Figure 1. Optical coherence tomographic images show difference in arteries 5 years after implantation of metallic drug-eluting stent (A) and bioresorbable drug-eluting stent (B). Arrows (A) point to remaining stent. In contrast, the bioresorbable stent (B) was completely absorbed.
In a 5-year follow-up study, optical coherence tomographic images showed encouraging results (Figure 1)12: the treated artery healed well, with a large lumen diameter and no remnants of metal. A meta-analysis of 1-year results showed no statistical differences in the patient-oriented composite end point for death, myocardial infarction, or target-lesion revascularization for Absorb vs the durable polymer Xience DES.11 Stent thrombosis events also were not statistically different, although the numbers numerically were double for Absorb. Numbers also were higher for target-lesion failures, cardiac death, target-lesion myocardial infarction, and ischemic-driven target-lesion revascularization, but, again, they were not statistically significant.

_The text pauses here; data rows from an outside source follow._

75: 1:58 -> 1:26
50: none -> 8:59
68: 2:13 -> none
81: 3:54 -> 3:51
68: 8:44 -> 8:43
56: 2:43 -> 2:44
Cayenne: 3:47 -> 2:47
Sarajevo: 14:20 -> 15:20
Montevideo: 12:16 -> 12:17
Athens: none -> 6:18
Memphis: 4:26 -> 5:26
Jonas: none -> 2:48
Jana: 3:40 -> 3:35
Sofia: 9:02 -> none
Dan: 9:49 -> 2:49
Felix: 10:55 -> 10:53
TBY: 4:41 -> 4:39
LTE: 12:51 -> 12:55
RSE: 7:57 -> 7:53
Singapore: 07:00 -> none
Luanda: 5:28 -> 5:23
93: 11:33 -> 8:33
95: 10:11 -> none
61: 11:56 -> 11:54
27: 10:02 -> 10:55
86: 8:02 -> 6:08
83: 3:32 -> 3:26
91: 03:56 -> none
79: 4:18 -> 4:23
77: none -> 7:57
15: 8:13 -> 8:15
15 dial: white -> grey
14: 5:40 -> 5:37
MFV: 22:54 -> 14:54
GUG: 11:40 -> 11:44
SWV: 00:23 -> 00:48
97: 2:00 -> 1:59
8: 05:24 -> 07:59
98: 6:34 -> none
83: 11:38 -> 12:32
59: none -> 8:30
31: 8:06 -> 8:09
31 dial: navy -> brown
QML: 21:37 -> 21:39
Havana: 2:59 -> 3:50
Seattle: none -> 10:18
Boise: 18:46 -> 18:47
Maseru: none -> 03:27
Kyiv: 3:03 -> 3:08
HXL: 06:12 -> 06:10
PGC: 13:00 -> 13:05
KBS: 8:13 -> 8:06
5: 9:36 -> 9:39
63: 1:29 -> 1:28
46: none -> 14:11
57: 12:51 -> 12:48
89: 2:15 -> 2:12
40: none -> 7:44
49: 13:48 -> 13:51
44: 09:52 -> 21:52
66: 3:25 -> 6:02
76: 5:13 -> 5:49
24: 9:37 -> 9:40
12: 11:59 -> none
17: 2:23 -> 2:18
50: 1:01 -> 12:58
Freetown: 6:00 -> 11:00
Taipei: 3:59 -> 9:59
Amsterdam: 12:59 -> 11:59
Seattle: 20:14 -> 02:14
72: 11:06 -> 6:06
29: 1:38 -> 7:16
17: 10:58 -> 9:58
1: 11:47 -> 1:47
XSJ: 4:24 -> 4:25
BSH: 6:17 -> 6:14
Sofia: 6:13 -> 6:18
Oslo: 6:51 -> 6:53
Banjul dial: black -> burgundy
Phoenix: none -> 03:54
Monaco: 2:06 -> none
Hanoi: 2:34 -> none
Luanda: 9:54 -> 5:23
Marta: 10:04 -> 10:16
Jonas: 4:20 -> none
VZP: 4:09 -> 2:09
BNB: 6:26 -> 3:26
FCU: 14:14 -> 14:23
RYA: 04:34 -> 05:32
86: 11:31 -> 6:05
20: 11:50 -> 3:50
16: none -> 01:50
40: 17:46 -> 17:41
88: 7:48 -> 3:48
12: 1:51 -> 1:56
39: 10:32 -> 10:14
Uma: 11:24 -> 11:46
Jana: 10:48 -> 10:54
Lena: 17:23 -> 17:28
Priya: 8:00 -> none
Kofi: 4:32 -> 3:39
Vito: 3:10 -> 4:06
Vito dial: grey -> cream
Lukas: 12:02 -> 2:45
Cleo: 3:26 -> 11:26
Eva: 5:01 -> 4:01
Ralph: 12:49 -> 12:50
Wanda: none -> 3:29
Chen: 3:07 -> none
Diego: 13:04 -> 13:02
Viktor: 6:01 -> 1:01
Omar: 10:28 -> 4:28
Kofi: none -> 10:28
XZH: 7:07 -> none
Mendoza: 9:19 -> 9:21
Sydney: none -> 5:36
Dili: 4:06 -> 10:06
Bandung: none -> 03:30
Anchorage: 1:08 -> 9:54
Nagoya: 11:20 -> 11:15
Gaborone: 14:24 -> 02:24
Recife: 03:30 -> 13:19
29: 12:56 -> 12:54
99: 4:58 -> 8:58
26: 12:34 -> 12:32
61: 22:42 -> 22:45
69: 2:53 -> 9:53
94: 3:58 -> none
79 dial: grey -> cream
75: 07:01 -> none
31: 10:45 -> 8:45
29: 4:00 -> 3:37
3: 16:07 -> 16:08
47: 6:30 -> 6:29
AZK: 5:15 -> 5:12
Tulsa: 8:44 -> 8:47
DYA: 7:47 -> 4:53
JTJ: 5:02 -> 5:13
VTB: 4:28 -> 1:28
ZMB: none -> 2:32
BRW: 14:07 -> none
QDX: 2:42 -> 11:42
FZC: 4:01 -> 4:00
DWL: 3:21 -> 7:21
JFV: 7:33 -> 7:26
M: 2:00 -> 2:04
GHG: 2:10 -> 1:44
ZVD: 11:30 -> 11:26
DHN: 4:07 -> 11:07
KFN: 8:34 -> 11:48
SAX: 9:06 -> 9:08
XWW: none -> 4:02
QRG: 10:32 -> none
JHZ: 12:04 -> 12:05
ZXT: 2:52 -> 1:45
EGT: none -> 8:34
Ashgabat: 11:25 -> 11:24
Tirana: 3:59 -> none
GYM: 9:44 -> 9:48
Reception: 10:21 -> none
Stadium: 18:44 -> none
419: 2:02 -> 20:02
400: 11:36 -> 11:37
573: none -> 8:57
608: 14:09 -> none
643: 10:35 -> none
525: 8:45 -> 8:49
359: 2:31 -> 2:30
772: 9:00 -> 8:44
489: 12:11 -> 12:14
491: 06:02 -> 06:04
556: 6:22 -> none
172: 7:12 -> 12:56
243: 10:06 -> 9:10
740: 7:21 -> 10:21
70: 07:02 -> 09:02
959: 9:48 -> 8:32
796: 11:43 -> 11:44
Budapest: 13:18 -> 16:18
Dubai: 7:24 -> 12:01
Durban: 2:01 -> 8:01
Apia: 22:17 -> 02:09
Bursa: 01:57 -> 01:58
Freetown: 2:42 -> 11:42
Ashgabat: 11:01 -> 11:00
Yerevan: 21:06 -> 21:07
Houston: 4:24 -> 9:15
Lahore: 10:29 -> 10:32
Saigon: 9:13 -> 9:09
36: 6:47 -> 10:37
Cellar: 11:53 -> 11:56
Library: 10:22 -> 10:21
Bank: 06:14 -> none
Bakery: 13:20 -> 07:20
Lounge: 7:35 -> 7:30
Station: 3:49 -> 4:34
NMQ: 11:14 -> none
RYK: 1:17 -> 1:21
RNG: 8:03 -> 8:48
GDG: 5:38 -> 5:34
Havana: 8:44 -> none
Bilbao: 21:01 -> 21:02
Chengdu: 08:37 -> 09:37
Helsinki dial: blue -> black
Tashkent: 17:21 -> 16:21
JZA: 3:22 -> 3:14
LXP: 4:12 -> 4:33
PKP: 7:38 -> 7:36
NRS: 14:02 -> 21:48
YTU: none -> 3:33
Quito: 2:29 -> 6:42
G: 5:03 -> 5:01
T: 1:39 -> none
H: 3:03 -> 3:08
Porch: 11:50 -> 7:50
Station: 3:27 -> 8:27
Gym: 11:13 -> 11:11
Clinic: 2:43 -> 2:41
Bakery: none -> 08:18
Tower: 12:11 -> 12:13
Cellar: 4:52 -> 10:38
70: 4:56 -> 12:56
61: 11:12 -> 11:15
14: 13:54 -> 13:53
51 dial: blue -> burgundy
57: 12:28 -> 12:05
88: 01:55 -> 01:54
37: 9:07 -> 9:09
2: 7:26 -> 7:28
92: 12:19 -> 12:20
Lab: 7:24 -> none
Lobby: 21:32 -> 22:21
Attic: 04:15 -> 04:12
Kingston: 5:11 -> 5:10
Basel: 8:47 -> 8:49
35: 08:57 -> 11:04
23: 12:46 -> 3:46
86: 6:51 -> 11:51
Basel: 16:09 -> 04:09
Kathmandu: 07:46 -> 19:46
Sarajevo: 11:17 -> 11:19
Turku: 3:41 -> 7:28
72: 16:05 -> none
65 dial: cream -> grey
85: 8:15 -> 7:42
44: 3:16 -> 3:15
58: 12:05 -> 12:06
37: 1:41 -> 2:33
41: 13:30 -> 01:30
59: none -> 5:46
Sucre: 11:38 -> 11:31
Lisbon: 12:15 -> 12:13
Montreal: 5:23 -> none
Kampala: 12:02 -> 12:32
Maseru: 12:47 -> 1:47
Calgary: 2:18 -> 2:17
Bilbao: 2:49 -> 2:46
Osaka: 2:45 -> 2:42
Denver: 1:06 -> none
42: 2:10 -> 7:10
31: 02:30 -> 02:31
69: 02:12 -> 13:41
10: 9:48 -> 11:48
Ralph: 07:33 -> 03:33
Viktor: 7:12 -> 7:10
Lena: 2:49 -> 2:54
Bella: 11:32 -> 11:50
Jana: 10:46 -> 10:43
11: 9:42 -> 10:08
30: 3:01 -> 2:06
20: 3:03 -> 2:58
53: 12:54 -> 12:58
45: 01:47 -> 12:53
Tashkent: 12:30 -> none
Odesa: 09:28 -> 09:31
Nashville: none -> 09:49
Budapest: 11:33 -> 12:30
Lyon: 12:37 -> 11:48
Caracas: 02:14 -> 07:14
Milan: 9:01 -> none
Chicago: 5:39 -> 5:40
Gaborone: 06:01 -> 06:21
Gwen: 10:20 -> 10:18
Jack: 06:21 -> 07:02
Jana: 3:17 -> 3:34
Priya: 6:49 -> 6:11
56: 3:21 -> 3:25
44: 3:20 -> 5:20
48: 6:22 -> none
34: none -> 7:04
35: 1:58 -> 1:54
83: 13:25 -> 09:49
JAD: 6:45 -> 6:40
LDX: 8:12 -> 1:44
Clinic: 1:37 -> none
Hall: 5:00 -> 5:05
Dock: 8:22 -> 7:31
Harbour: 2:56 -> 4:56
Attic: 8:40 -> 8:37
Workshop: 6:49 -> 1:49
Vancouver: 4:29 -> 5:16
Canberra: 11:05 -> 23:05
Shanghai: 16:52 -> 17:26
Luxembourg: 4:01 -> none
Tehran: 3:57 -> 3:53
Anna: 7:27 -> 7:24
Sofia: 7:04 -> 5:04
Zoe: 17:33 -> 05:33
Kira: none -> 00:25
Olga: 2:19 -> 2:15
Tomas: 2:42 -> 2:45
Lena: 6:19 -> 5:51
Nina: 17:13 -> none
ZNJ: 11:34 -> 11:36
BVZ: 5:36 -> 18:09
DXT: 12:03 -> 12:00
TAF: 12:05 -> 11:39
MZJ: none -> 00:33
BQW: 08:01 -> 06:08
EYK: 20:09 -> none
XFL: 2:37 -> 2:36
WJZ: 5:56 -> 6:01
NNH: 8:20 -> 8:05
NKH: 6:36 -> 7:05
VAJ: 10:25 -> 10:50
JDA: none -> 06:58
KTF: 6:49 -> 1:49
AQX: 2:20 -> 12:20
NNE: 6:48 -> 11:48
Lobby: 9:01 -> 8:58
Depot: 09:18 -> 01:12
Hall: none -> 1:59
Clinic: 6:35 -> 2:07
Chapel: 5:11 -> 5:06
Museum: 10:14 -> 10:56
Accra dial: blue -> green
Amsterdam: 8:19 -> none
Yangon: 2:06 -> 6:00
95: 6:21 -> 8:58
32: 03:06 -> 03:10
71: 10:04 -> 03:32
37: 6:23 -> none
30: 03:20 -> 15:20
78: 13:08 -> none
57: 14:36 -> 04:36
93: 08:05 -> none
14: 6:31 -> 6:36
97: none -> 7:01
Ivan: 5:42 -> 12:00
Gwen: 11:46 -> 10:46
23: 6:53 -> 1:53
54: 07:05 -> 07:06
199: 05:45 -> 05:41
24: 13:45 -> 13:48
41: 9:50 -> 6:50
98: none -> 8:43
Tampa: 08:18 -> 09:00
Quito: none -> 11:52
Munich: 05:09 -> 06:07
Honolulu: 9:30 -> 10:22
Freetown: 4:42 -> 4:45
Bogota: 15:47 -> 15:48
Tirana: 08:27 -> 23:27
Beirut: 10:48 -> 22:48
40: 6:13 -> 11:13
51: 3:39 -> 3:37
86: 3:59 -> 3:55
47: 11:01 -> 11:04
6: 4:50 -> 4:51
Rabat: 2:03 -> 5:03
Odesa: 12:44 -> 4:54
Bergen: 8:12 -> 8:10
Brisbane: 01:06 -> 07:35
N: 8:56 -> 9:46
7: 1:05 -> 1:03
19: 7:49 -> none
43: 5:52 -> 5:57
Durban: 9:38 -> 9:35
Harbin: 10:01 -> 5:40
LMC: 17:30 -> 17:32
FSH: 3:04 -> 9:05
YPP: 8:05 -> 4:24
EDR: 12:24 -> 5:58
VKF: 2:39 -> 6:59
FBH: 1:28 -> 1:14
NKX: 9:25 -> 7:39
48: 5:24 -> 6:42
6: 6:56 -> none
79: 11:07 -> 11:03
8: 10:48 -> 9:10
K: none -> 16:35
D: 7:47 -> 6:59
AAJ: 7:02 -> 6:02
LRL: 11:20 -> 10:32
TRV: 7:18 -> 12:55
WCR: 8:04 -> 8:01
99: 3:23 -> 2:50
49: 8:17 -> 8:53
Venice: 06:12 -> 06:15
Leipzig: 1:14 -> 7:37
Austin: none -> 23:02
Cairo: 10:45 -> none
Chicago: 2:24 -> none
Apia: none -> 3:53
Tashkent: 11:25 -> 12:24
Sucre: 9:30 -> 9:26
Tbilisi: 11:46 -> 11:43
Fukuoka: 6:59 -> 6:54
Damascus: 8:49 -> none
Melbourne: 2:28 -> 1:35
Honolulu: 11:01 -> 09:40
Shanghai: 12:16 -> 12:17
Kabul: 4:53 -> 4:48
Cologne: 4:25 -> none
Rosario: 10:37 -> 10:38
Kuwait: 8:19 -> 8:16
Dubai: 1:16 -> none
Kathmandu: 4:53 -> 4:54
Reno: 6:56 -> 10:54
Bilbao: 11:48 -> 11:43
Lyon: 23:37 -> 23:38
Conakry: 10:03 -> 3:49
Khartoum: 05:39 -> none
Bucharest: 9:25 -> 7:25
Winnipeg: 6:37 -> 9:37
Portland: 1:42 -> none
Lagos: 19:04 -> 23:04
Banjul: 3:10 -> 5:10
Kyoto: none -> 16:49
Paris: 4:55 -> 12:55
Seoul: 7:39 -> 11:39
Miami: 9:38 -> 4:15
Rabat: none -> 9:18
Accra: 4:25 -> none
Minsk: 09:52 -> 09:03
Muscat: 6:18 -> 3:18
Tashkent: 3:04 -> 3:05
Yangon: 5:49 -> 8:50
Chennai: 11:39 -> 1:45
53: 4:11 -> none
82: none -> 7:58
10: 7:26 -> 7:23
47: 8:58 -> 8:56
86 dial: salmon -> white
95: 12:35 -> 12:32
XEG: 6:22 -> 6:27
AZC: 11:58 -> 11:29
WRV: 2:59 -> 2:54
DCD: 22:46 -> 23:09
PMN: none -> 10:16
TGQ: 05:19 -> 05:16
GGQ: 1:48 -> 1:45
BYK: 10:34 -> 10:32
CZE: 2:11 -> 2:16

The increased rates of target-lesion revascularization and stent thrombosis were likely attributable to inserting the stents into small-diameter vessels that are probably too small for the Absorb BVS. When small vessels (< 2.25 mm) are eliminated from the analysis, the rates were as follows.

Results for vessels > 2.25 mm:

  • Target-lesion revascularization: 6.7 % vs 5.5%
  • Stent thrombosis: 0.9% vs 0.6%.
  • Results for small vessels (< 2.25 mm):
  • Target-lesion revascularization: 12.9% vs 8.3%
  • Stent thrombosis: 4.6% vs 1.5%.

The lesson is that the Absorb BVS should not be placed in arteries smaller than 2.25 mm in diameter.